“Barbara! How good to see you after all this time!” Several noon-time diners in Phoebe’s Cafe turned as Barbara Gordon rose from her table to greet a short, slender woman with jet-black hair.
“Ashley, I’m so glad you could come!” Barbara took hold of Ashley Kotlarz’s hands for a moment before they sat down. “I can’t believe it’s been, what, ten years?”
“Twelve since we graduated. I remember reading about your election to Congress when I was living in St. Louis. I always figured you would go far.” Ashley laid a slim handbag on the table as she sat, long, slender fingers arranging first the bag, then her water glass and silverware. “I thought of looking you up when I moved back to Gotham, but I’ve just been so busy, what with starting my new job and trying to find a place to live while they’re trying to rebuild after all that mess last summer.”
A waiter arrived to take their drink orders, and the two women spent the next five minutes or so catching up on what they had heard of old friends and their own careers.
“Rehabilitory therapy? I didn’t even know GSU offered that as a program of study when we were here.” Barbara sipped at her glass of chablis, carefully studying Ashley Kotlarz, trying to discern if the other woman held any secrets.
“They didn’t. I was Pre-Med, remember? I didn’t go on to medical school right away. I had to go to work for a while to make money in order to continue. I got a job with a medical products company, and they transferred me to St. Louis a year after I graduated. They offered me the chance to get my Masters degree in Rehabilitation, and I worked with them developing prosthetics and therapies for people who had lost limbs.”
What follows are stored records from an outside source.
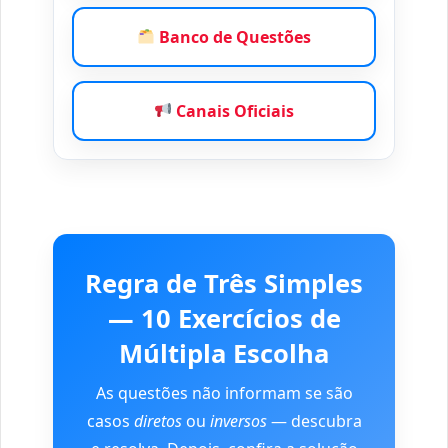
Banco de Questões
Canais Oficiais
Regra de Três Simples
— 10 Exercícios de
Múltipla Escolha
As questões não informam se são
casos
diretos
ou
inversos
— descubra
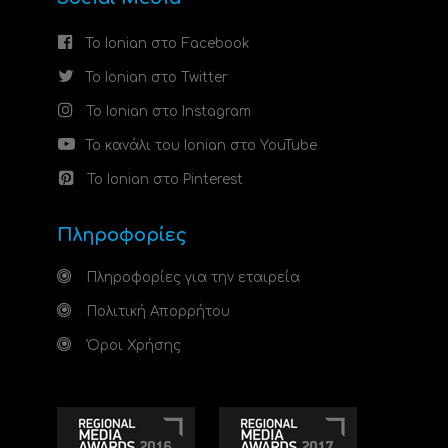
Το Ionian στο Facebook
Το Ionian στο Twitter
Το Ionian στο Instagram
Το κανάλι του Ionian στο YouTube
Το Ionian στο Pinterest
Πληροφορίες
Πληροφορίες για την εταιρεία
Πολιτική Απορρήτου
Όροι Χρήσης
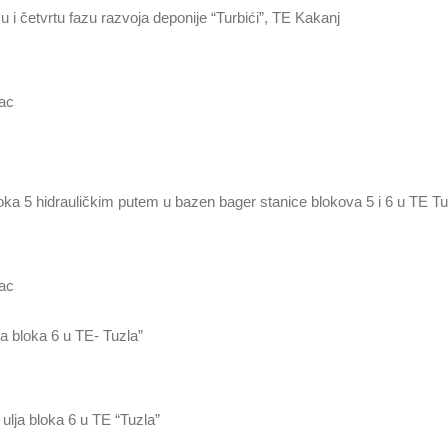
u i četvrtu fazu razvoja deponije “Turbići”, TE Kakanj
vac
oka 5 hidrauličkim putem u bazen bager stanice blokova 5 i 6 u TE Tu
vac
ja bloka 6 u TE- Tuzla”
 ulja bloka 6 u TE “Tuzla”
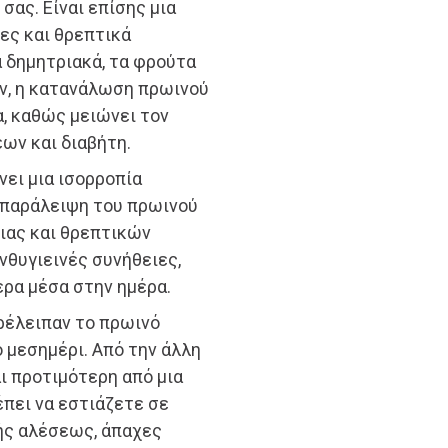
σας. Είναι επίσης μια
ες και θρεπτικά
 δημητριακά, τα φρούτα
ον, η κατανάλωση πρωινού
α, καθώς μειώνει τον
ων και διαβήτη.
νει μια ισορροπία
 παράλειψη του πρωινού
ιας και θρεπτικών
νθυγιεινές συνήθειες,
ρα μέσα στην ημέρα.
ρέλειπαν το πρωινό
 μεσημέρι. Από την άλλη
ι προτιμότερη από μια
έπει να εστιάζετε σε
ής αλέσεως, άπαχες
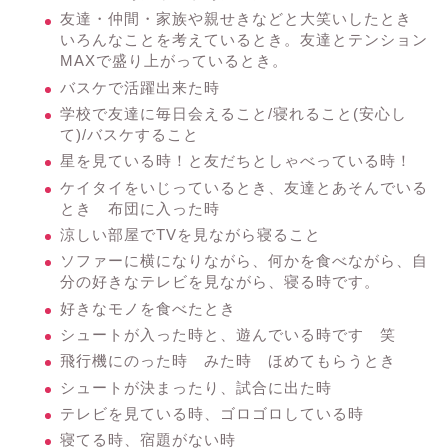
友達・仲間・家族や親せきなどと大笑いしたとき
いろんなことを考えているとき。友達とテンション
MAXで盛り上がっているとき。
バスケで活躍出来た時
学校で友達に毎日会えること/寝れること(安心し
て)/バスケすること
星を見ている時！と友だちとしゃべっている時！
ケイタイをいじっているとき、友達とあそんでいる
とき 布団に入った時
涼しい部屋でTVを見ながら寝ること
ソファーに横になりながら、何かを食べながら、自
分の好きなテレビを見ながら、寝る時です。
好きなモノを食べたとき
シュートが入った時と、遊んでいる時です 笑
飛行機にのった時 みた時 ほめてもらうとき
シュートが決まったり、試合に出た時
テレビを見ている時、ゴロゴロしている時
寝てる時、宿題がない時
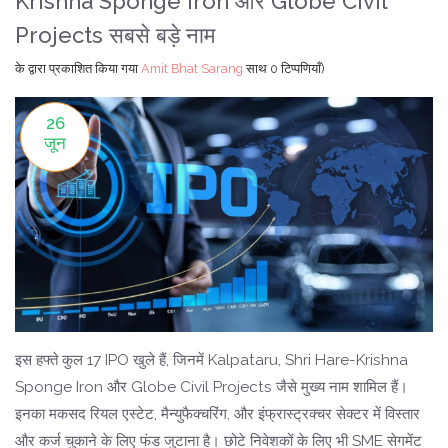
Krishna Sponge Iron और Globe Civil
Projects सबसे बड़े नाम
के द्वारा प्रकाशित किया गया
Amit Bhat Sarang
साथ
0 टिप्पणियाँ)
26
जून
इस हफ्ते कुल 17 IPO खुले हैं, जिनमें Kalpataru, Shri Hare-Krishna
Sponge Iron और Globe Civil Projects जैसे मुख्य नाम शामिल हैं।
इनका मकसद रियल एस्टेट, मैन्युफैक्चरिंग, और इंफ्रास्ट्रक्चर सेक्टर में विस्तार
और कर्ज चुकाने के लिए फंड जुटाना है। छोटे निवेशकों के लिए भी SME सेगमेंट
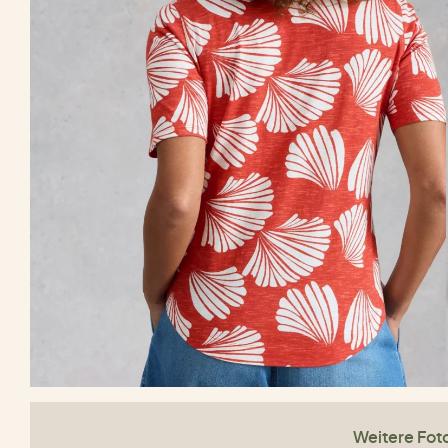
Weitere Fot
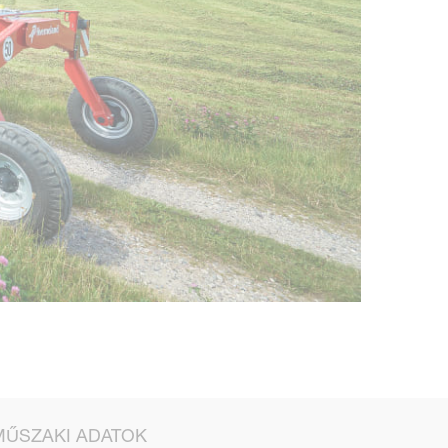
MŰSZAKI ADATOK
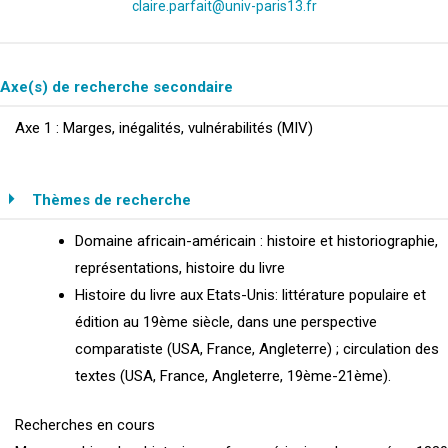
claire.parfait@univ-paris13.fr
Axe(s) de recherche secondaire
Axe 1 : Marges, inégalités, vulnérabilités (MIV)
Thèmes de recherche
Domaine africain-américain : histoire et historiographie,
représentations, histoire du livre
Histoire du livre aux Etats-Unis: littérature populaire et
édition au 19ème siècle, dans une perspective
comparatiste (USA, France, Angleterre) ; circulation des
textes (USA, France, Angleterre, 19ème-21ème).
Recherches en cours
“Wasn’t your brother in Pre-Med, too?” asked Barbara.
“Oh, God, yes. All Hank ever wanted was to be a surgeon. He had hands that could pluck a single thread out of a ball of yarn.” Ashley tapped a well-manicured nail against her martini glass. “He should have stuck to surgery instead of getting mixed up with that sports medicine project.”
“I heard that he had some sort of reaction to a drug or something.”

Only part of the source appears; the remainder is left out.